Volunteer Spotlight – John

Elaine Whitford Give_Receive_Care

Many years ago, when John lived in Washington, D.C., he volunteered at an organization that provided reading services for the blind. He enjoyed that volunteer role because he was able to work one-on-one with an older adult. When John relocated to Cary in 2000, he looked for a similar organization and put it on the back burner when he did not find what he was looking for. In 2019, after John retired as a technology director for the world’s largest manufacturer of ATM machines where he had worked for 34 years, he began his search again for a meaningful way to volunteer. He heard about The Center for Volunteer Caregiving from someone at Dorcas Ministry in Cary. John found The Center’s webpage and signed up to volunteer.

After becoming an active volunteer with The Center, John looked through the long list of volunteer opportunities. He was immediately drawn to the description of Caleb, a 36-year old Army veteran who had suffered a traumatic brain injury during a deployment accident 13 years before that. His wife and full-time caregiver is Kathleen, and they have two children. This has been John’s one and only caregiver respite match for the past 3+ years. Except for a brief time during the COVID lockdowns, John has visited with Caleb every Monday since February 2020. John said that the fact that Caleb was a veteran was why that volunteer opportunity appealed to him. He describes himself as very patriotic and believes strongly in supporting veterans. He also volunteers several times each month for the USO. “I am trying to meet a need.”

John and Caleb have the same routine every week which makes organizing their visits very simple. John’s other commitments are scheduled around his time with Caleb. Every Monday, he and Caleb spend a few hours together. John likes to get Caleb out of the house so his wife, Kathleen, can have a true break. They go to lunch, talk, and play card games. Caleb’s favorite card game is one he invented called “Pointy 8” which is similar to Crazy 8, but with some unique rules. This games involves a point system where Caleb keeps score and adds to a running total every week. Now the points are up in the thousands! John said that Caleb beats him every week. 

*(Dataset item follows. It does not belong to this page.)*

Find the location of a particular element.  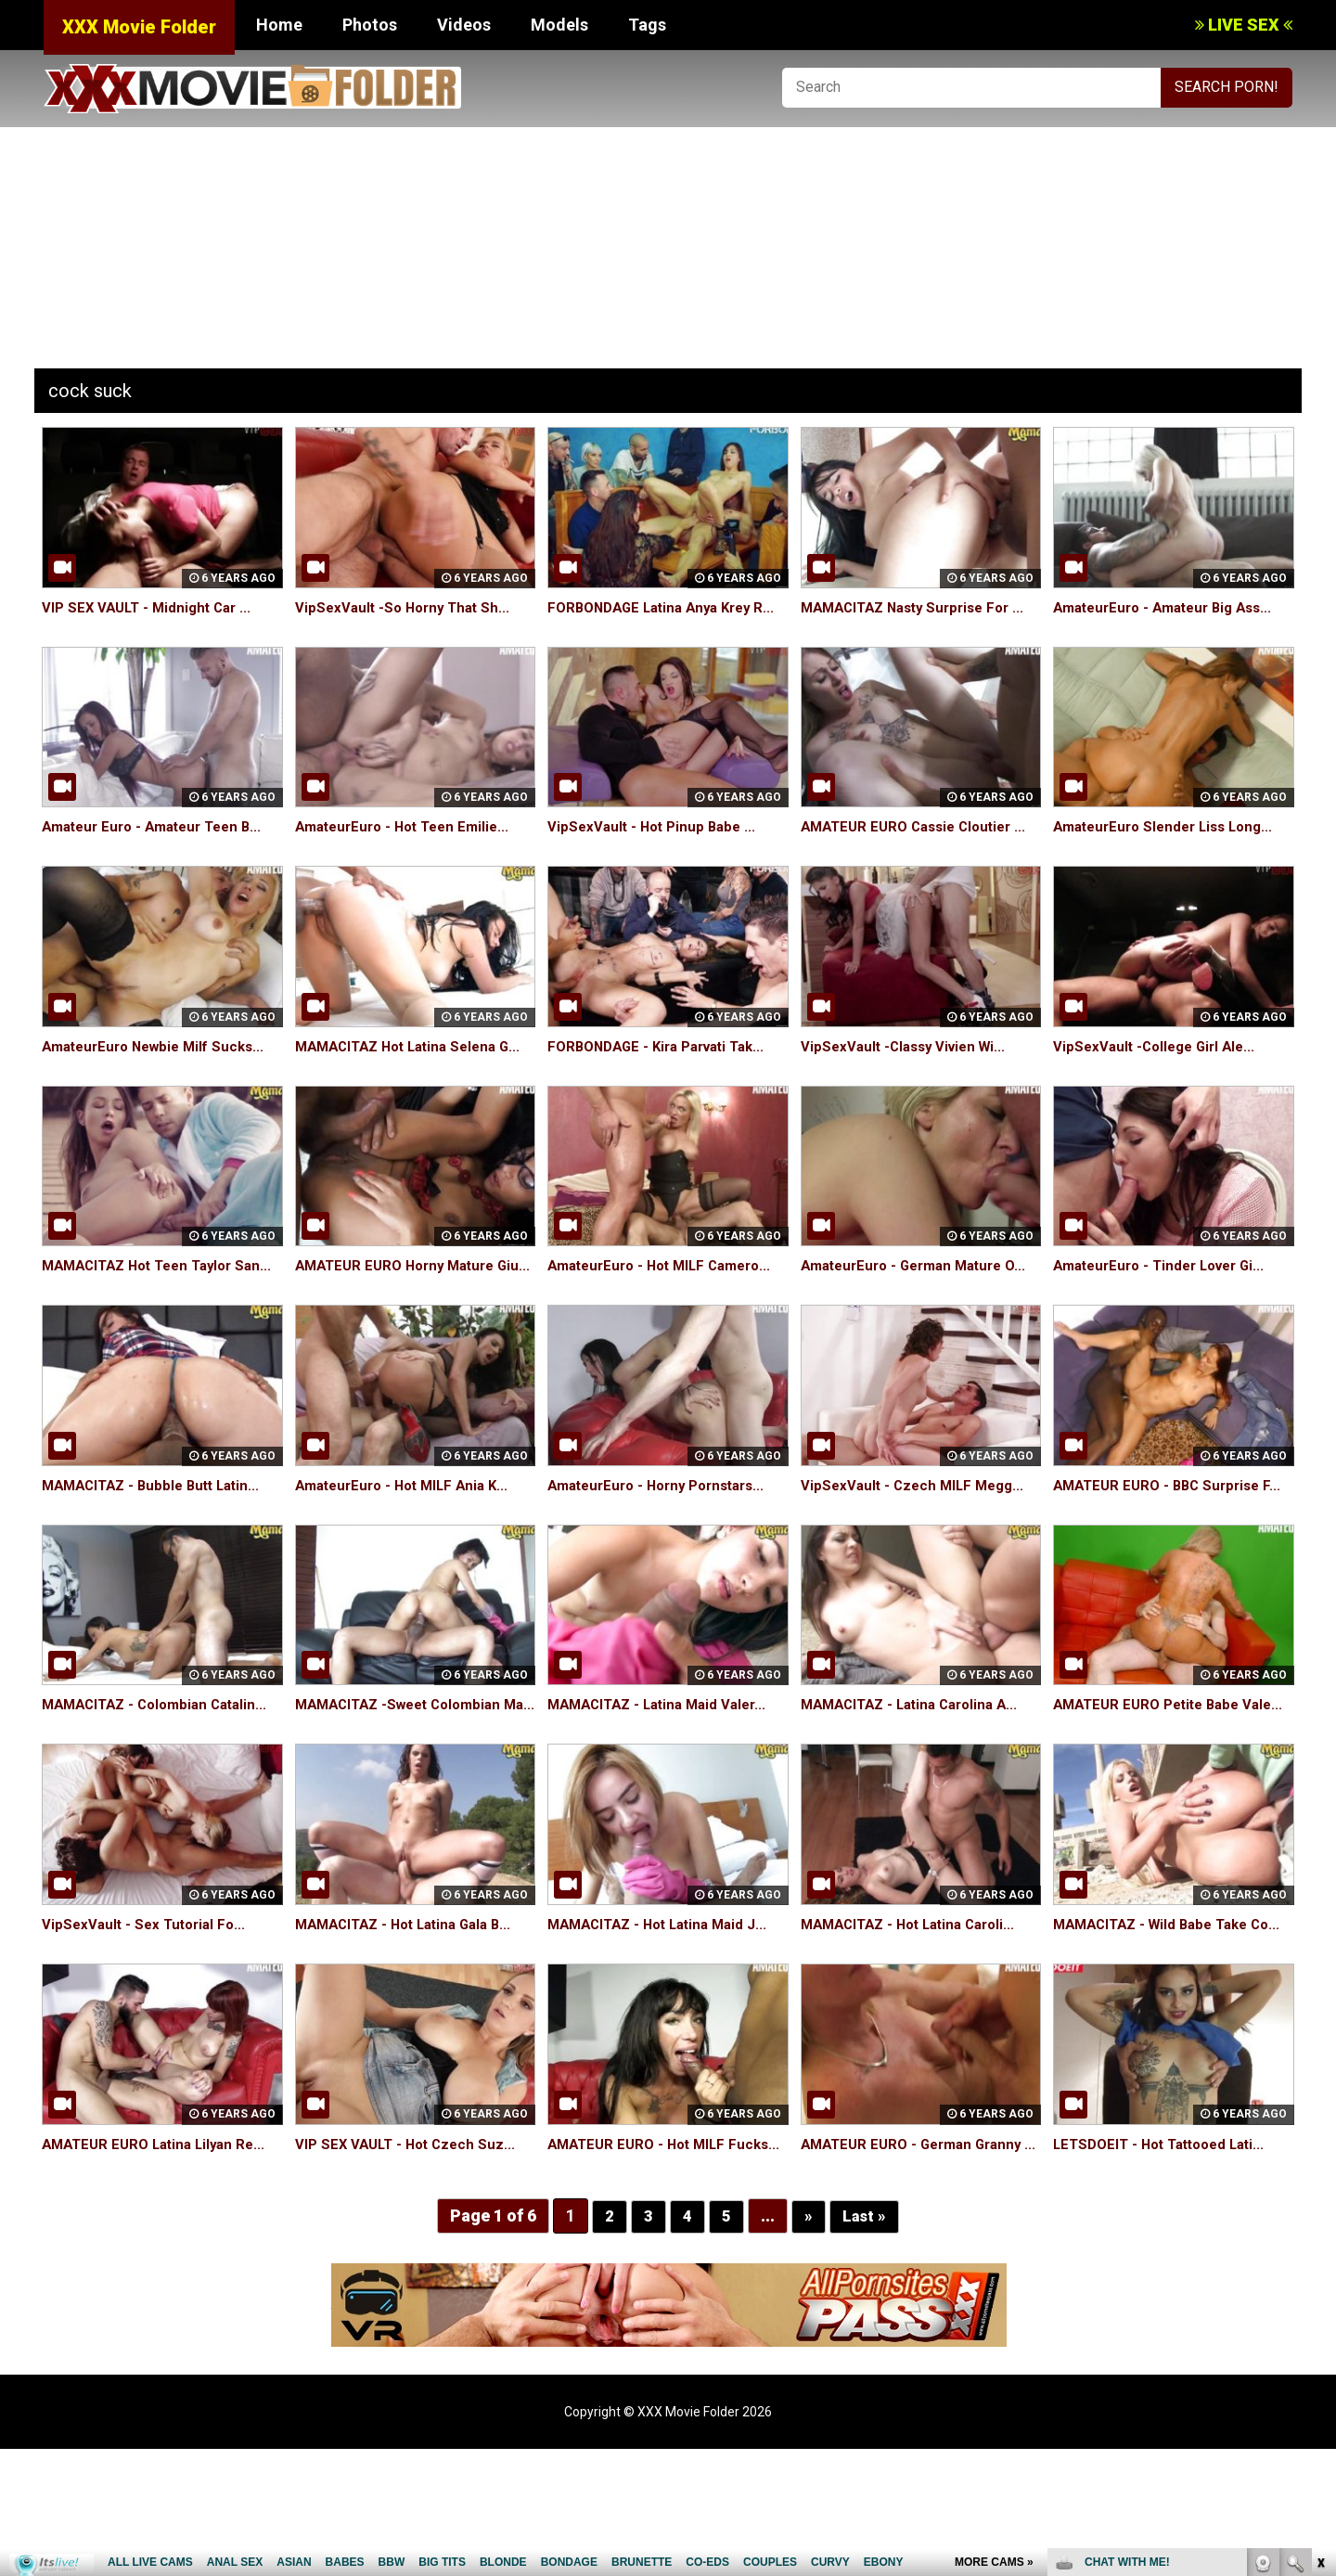

MAMACITAZ - Latina Carolina A... is located at coordinates (917, 1768).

As is common with The Center’s volunteers, John feels he receives back so much more than he gives. The most rewarding part of his time is “just to be a blessing to Caleb and Kathleen and to have developed this relationship over the years.” They both share a love of hockey and the Hurricanes. Caleb used to play sled hockey. (If you are not familiar with sled hockey, we encourage you to google it!) John and Caleb now have matching sweatshirts for sled hockey.

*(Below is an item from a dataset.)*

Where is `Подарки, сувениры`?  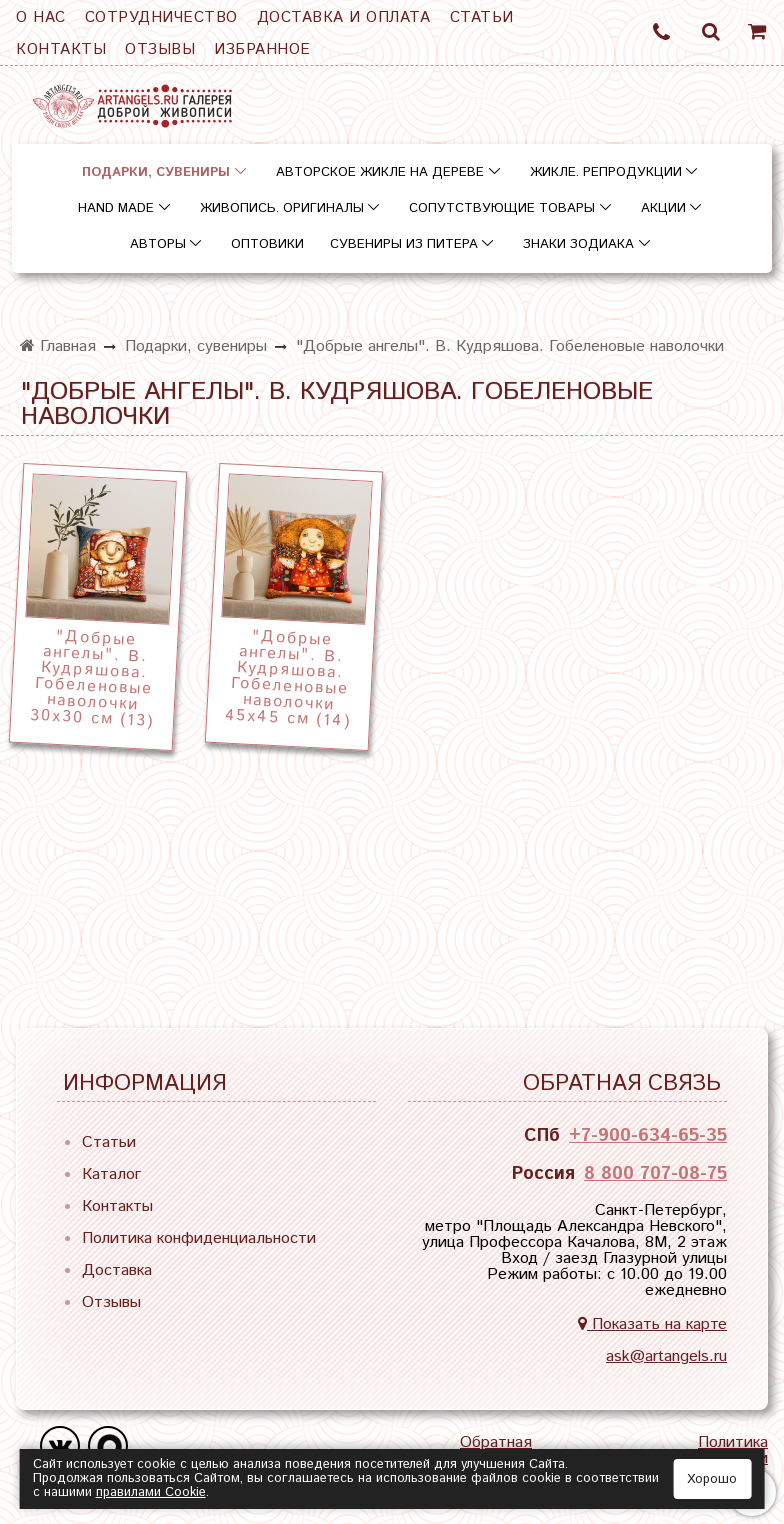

Caregiver and wife, Kathleen, said, “As I sit and think about what to say about Mr. John, many things come to mind and the words of how grateful our whole family is for him could fill a page. However, the thought that warms my heart the most . . . is how, during dinner, our family writes down what we’re thankful for that day. Often, we have to help Caleb think of something by reminding him about his day. Every Monday though it never fails that Caleb [remembers and] says ‘Mr. John’.”

When asked what is the best part of his experience, John said, “At this point, Caleb is a very dear friend. We talk about our families and pray together. . . . I’ve tried to do a good job expressing how much I enjoy being with Caleb. It’s easy to do and my pleasure. I’d encourage anybody that is retired like I am, if you’ve got the time to do it, do it. It’s awesome!”